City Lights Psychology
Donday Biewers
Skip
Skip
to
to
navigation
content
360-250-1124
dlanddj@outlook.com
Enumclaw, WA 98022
------------------------------
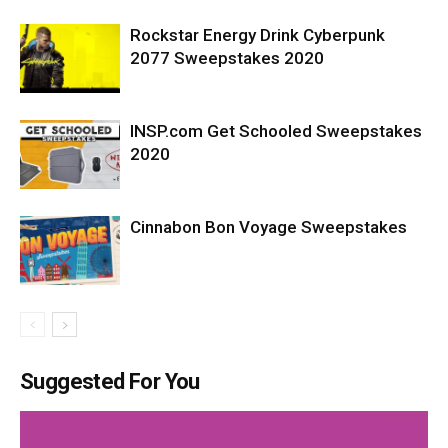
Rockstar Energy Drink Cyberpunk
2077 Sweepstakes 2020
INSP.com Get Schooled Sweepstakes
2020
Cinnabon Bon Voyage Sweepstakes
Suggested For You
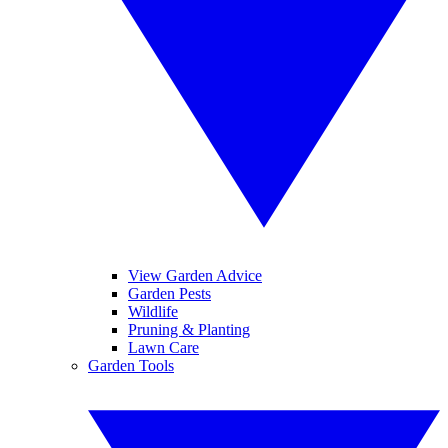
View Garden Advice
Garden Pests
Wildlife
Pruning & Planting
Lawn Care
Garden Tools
------------------------------
**PROBLEM DETAILS**
Please copy out from the data above, without any picture, exactly the lines running from the one that holds "2077 Sweepstakes 2020" through the one that holds "Garden Tools", and nothing beyond them.

**YOUR SOLUTION**
2077 Sweepstakes 2020
INSP.com Get Schooled Sweepstakes
2020
Cinnabon Bon Voyage Sweepstakes
Suggested For You
View Garden Advice
Garden Pests
Wildlife
Pruning & Planting
Lawn Care
Garden Tools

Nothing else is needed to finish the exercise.